A short update here. I had taken a deep dive into the rabbit hole that is colour science in December. But in the end, no matter how much "science" you throw at the problem, finding 20 or more colours that can be distinguished while they are also recognizably similar within a team is simply a bad idea.

Therefore, the plan forward is the following:

  1. Unique driver colours will be deprecated and removed in 2025.
  2. There will be two colour maps, with one colour for each team. The default colour map will make use of secondary team colours for some teams, when beneficial (for example: pink for Alpine, yellow for Red Bull). The second colour map will provide the "official" team colours, which may be very similar between some teams.
  3. Colours will be added for the 2018 to 2024 season.
  4. A new function to generate driver styles for plots by varying colour, linestyles, markers and similar (highly configurable, but with easy to use defaults) will be added.

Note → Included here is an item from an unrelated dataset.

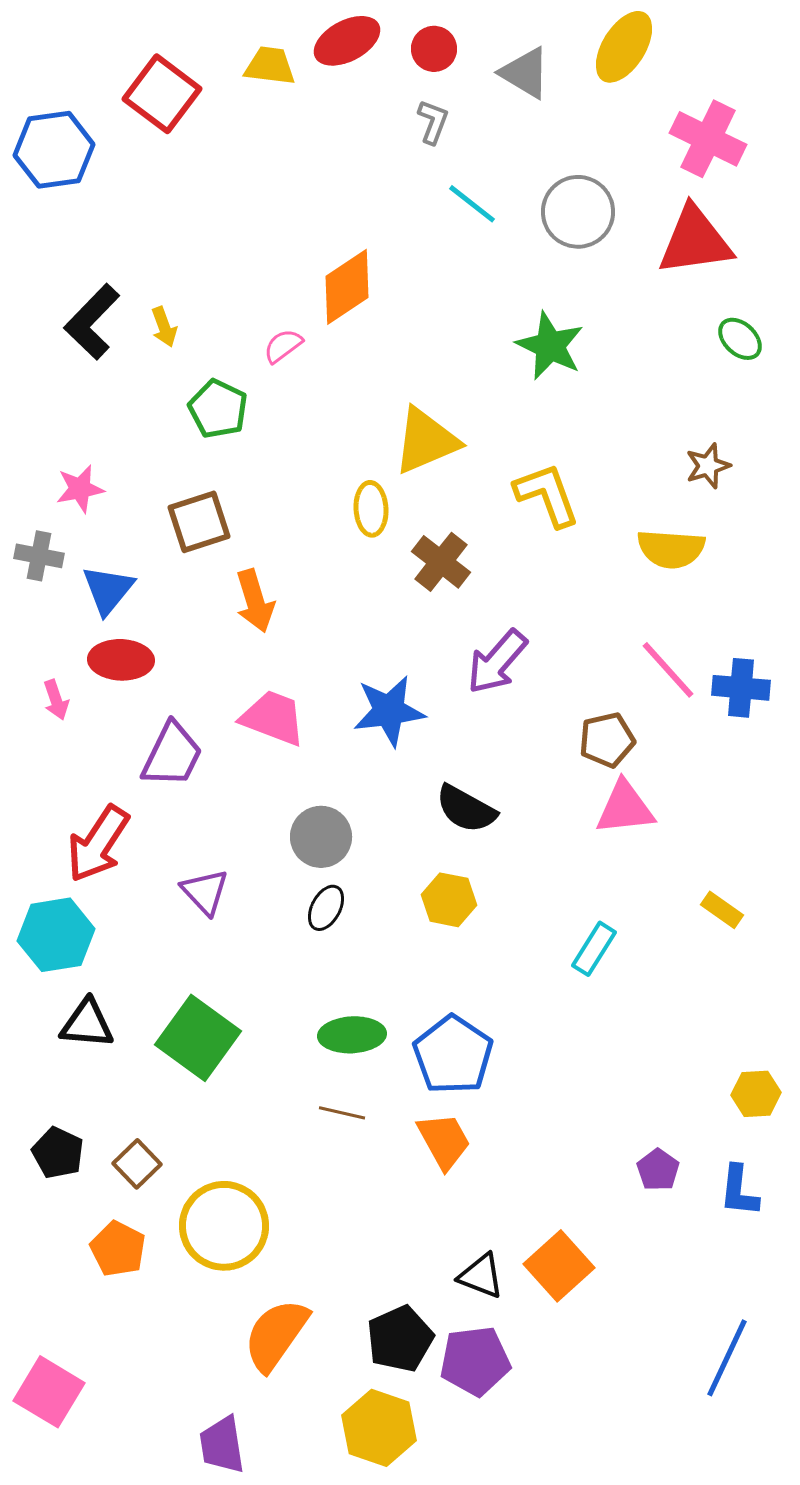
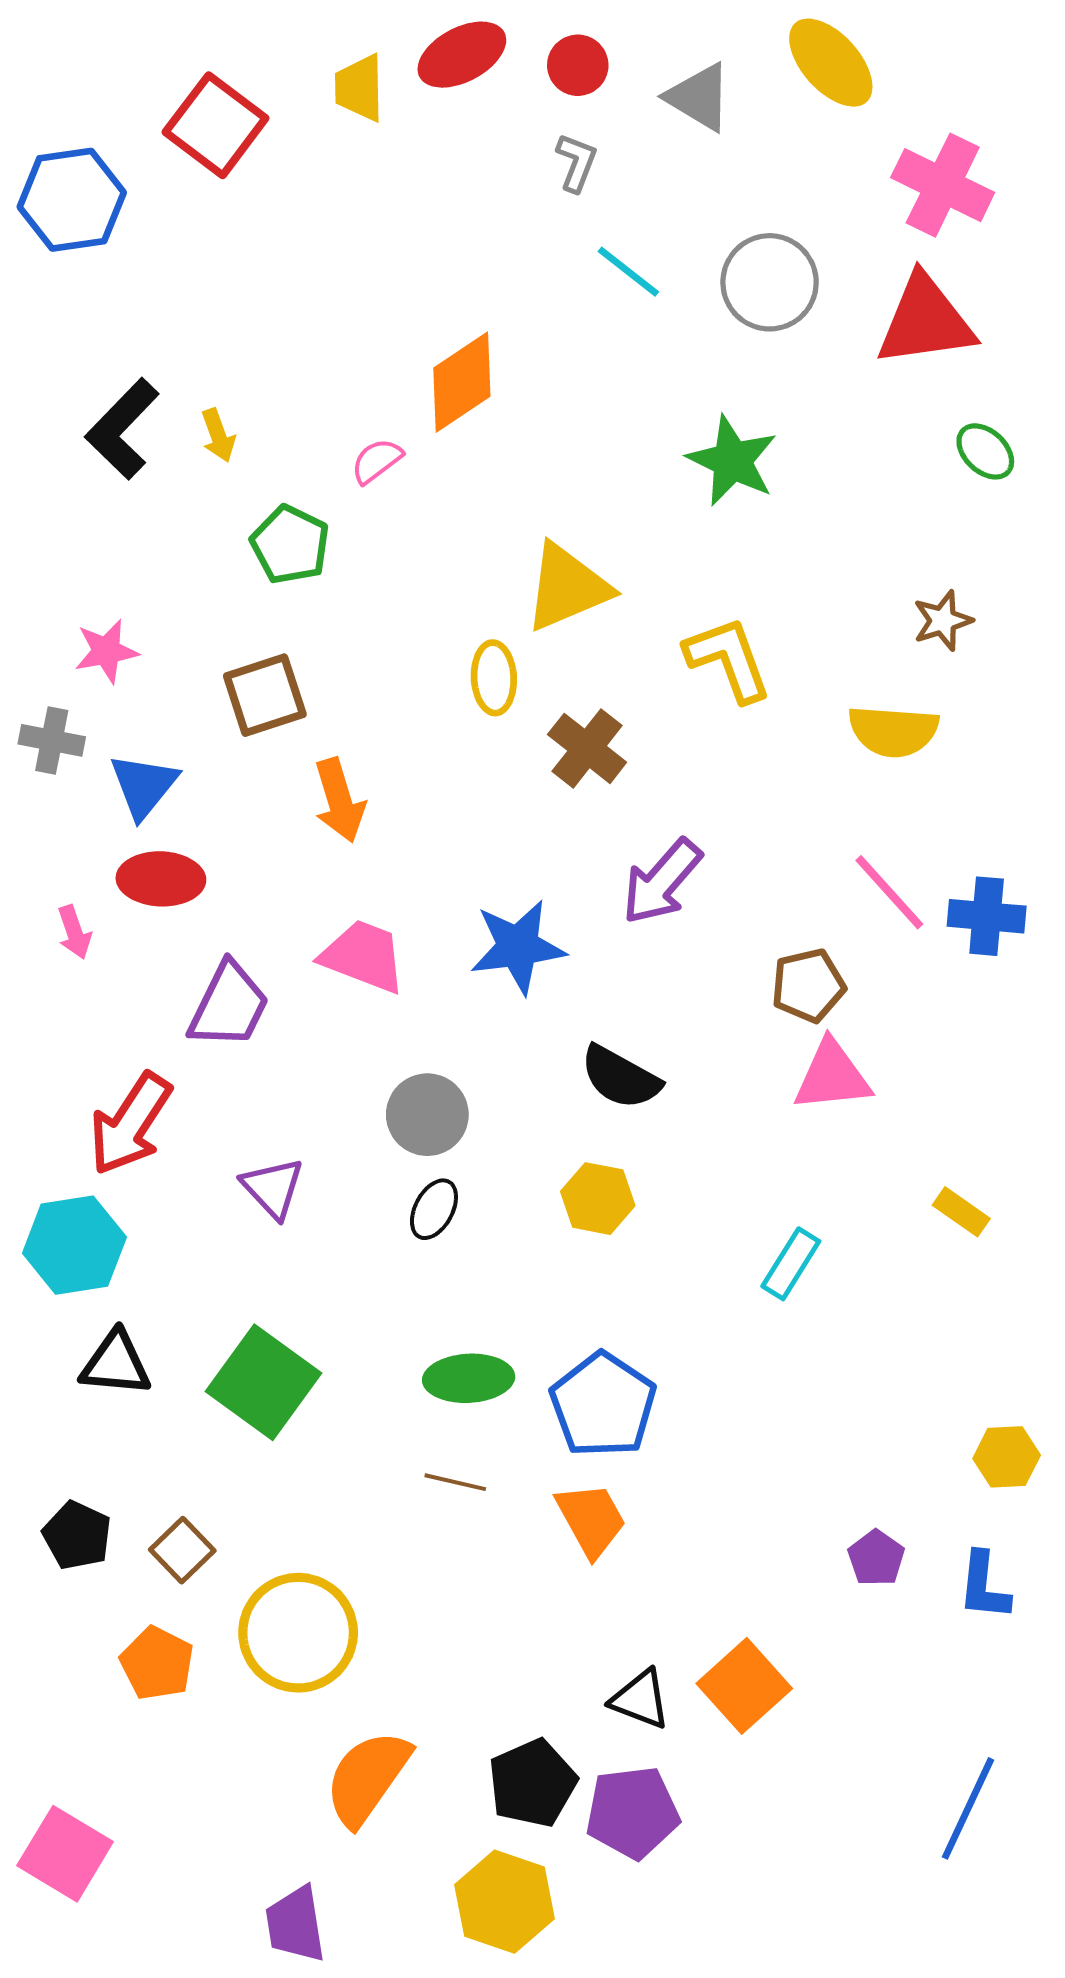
yellow ellipse: (624, 47) -> (831, 63), turned -74
yellow trapezoid: (270, 66) -> (359, 88), turned -98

Additionally, the driver-team relationship, abbreviations, ... will be automatically loaded/generated from the F1 live timing API. This will require that all new plotting functions get a reference to the session as a required argument. As a benefit, this will be able to handle multiple seasons, as well as drivers switching teams during a season or any case of "Hulkenback".

About the not so great things, I really wanted to get this done before the season starts. Simply because it is nicer to not make this change in the middle of the season. And also, because the current system of hard coding all values only for the current season basically requires a breaking change at the start of the season.
But I have been held up a lot with compatibility fixes for dependencies at the start of this year. And I'm currently really swamped with other stuff. I have been really trying to get this done over the last week. And I'm frustratingly close. But I'm way past the "I enjoy working on this" point while trying to somehow get this done between everything else. I have more or less no time at all to work on FastF1 in the next two weeks. I might be somehow able to finish this in a mostly working state today. But I'm not going to drop a fairly major change barely tested and badly documented and then be gone for two weeks.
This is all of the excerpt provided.